Travaillons mieux sur la question européenne
Notre parti a gagné toutes les élections ‘intermédiaires’ entre 2007 et 2012 sauf les élections européennes de 2009. Nous avons peu réfléchi sur les causes de cet échec et nous n’avons pas repensé notre façon de travailler dans ce domaine. À un moment où l’importance de la question européenne pour l’action socialiste s’impose plus que jamais comme une évidence, cette contribution fait rapidement le bilan de notre action européenne entre 2009 et 2012 et propose ensuite quelques modifications dans nos pratiques. Elle souhaite ainsi contribuer à une amélioration de notre travail collectif et à une meilleure préparation pour les élections européennes de 2014.
2009-2012 : LE BILAN DE L’ACTION DE NOTRE PARTI SUR LA QUESTION EUROPÉENNE
2009 : l’échec des européennes et ses raisons
La gauche européenne dans son ensemble a perdu les élections européennes de 2009 : son pourcentage des sièges au Parlement européen a baissé de 38,3% à 36,1%, un niveau égal à celui du seul parti populaire européen (36,3 %) malgré le départ des conservateurs britanniques de ce groupe. En France, cependant, et contrairement au message que l’UMP est arrivé à faire passer à l’époque, la droite n’a pas gagné les élections : l’UMP est, en effet, arrivée en tête en termes de voix (27,8%) et de sièges (28), mais, en additionnant leurs résultats, le parti socialiste et Europe écologie ont obtenu le même nombre de sièges et nettement plus de voix (32,8%).
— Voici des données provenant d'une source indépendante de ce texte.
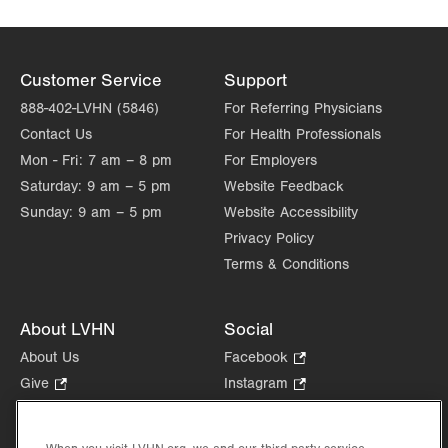
Customer Service
Support
888-402-LVHN (5846)
For Referring Physicians
Contact Us
For Health Professionals
Mon - Fri:
7 am – 8 pm
For Employers
Saturday:
9 am – 5 pm
Website Feedback
Sunday:
9 am – 5 pm
Website Accessibility
Privacy Policy
Terms & Conditions
About LVHN
Social
About Us
Facebook
.
Opens
Give
.
Instagram
.
in
Opens
Opens
Careers
LinkedIn
.
new
in
in
Opens
Volunteer
tab.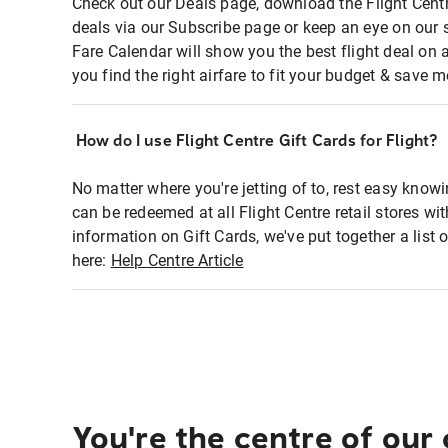
Check out our Deals page, download the Flight Centr
deals via our Subscribe page or keep an eye on our 
Fare Calendar will show you the best flight deal on 
you find the right airfare to fit your budget & save m
How do I use Flight Centre Gift Cards for Flight?
No matter where you're jetting of to, rest easy knowi
can be redeemed at all Flight Centre retail stores wi
information on Gift Cards, we've put together a lis
here:
Help Centre Article
You're the centre of our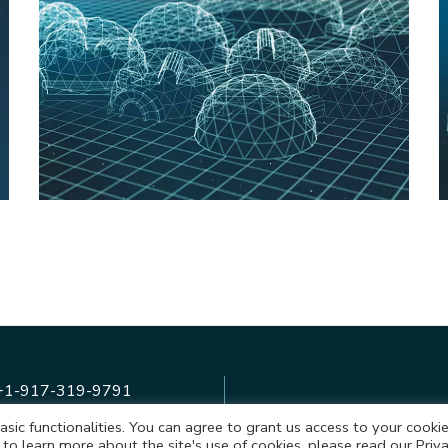
A Virtual Tour of the
Biggest VR Park in
Europe
+1-917-319-9791
basic functionalities. You can agree to grant us access to your cooki
+48-514-812-540
 to learn more about the site's use of cookies, please read our Priv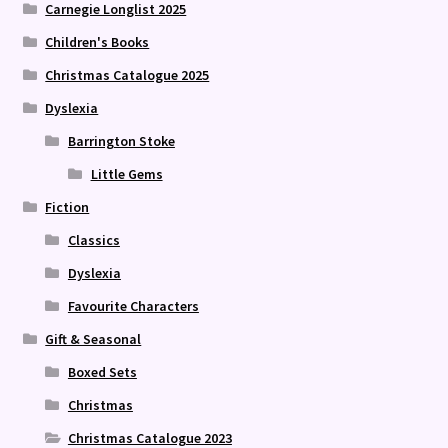
Carnegie Longlist 2025
Children's Books
Christmas Catalogue 2025
Dyslexia
Barrington Stoke
Little Gems
Fiction
Classics
Dyslexia
Favourite Characters
Gift & Seasonal
Boxed Sets
Christmas
Christmas Catalogue 2023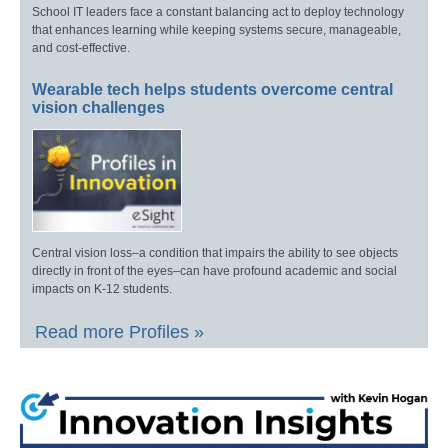
School IT leaders face a constant balancing act to deploy technology
that enhances learning while keeping systems secure, manageable,
and cost-effective.
Wearable tech helps students overcome central
vision challenges
Central vision loss–a condition that impairs the ability to see objects
directly in front of the eyes–can have profound academic and social
impacts on K-12 students.
Read more Profiles »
En y ajoutant le score du Font de gauche (6 ,3% des voix et 4 sièges) l’avance de la gauche par rapport à la droite républicaine se creuse.
Si nous gardons un très mauvais souvenir de ces élections en dépit de ces relativement bons résultats pour la gauche en France, c’est pour deux raisons : la défaite générale de la gauche européenne dans un contexte socio-économique qui validait nos critiques du capitalisme néolibéral et la contre-performance de notre parti comme composante motrice de la gauche française. Nous nous sommes retrouvés, en effet, à égalité avec Europe écologie en sièges (14) et pour ainsi dire en voix (16,5% ou une avance de 0,2%). Limitons notre analyse aux causes de ce deuxième échec.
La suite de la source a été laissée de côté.